= Beginning of Section =

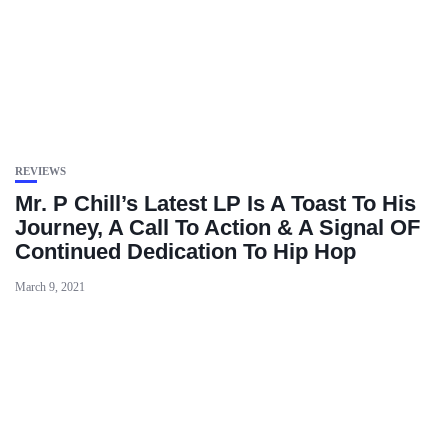
REVIEWS
Mr. P Chill’s Latest LP Is A Toast To His
Journey, A Call To Action & A Signal OF
Continued Dedication To Hip Hop
March 9, 2021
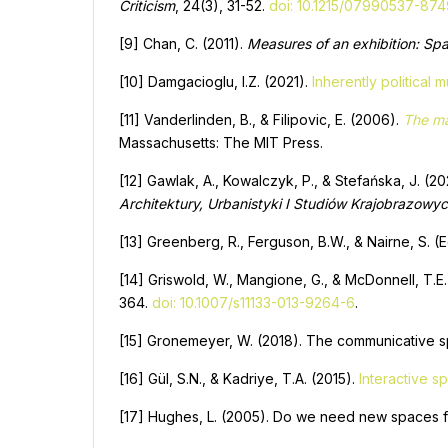
Criticism
, 24(3), 31-52.
doi: 10.1215/07990537-87
[9] Chan, C. (2011).
Measures of an exhibition: Spac
[10] Damgacioglu, I.Z. (2021).
Inherently political
[11] Vanderlinden, B., & Filipovic, E. (2006).
The ma
Massachusetts: The MIT Press.
[12] Gawlak, A., Kowalczyk, P., & Stefańska, J. (
Architektury, Urbanistyki I Studiów Krajobrazowy
[13] Greenberg, R., Ferguson, B.W., & Nairne, S. (E
[14] Griswold, W., Mangione, G., & McDonnell, T.E. 
364.
doi: 10.1007/s11133-013-9264-6
.
[15] Gronemeyer, W. (2018). The communicative sp
[16] Gül, S.N., & Kadriye, T.A. (2015).
Interactive s
[17] Hughes, L. (2005). Do we need new spaces f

= End of Section =

§ TO DO
Set down the records in full and exactly. Do not carry over any image.

§ WORKED SOLUTION
REVIEWS
Mr. P Chill’s Latest LP Is A Toast To His
Journey, A Call To Action & A Signal OF
Continued Dedication To Hip Hop
March 9, 2021
Criticism
, 24(3), 31-52.
doi: 10.1215/07990537-87
[9] Chan, C. (2011).
Measures of an exhibition: Spac
[10] Damgacioglu, I.Z. (2021).
Inherently political
[11] Vanderlinden, B., & Filipovic, E. (2006).
The ma
Massachusetts: The MIT Press.
[12] Gawlak, A., Kowalczyk, P., & Stefańska, J. (
Architektury, Urbanistyki I Studiów Krajobrazowy
[13] Greenberg, R., Ferguson, B.W., & Nairne, S. (E
[14] Griswold, W., Mangione, G., & McDonnell, T.E. 
364.
doi: 10.1007/s11133-013-9264-6
.
[15] Gronemeyer, W. (2018). The communicative sp
[16] Gül, S.N., & Kadriye, T.A. (2015).
Interactive s
[17] Hughes, L. (2005). Do we need new spaces f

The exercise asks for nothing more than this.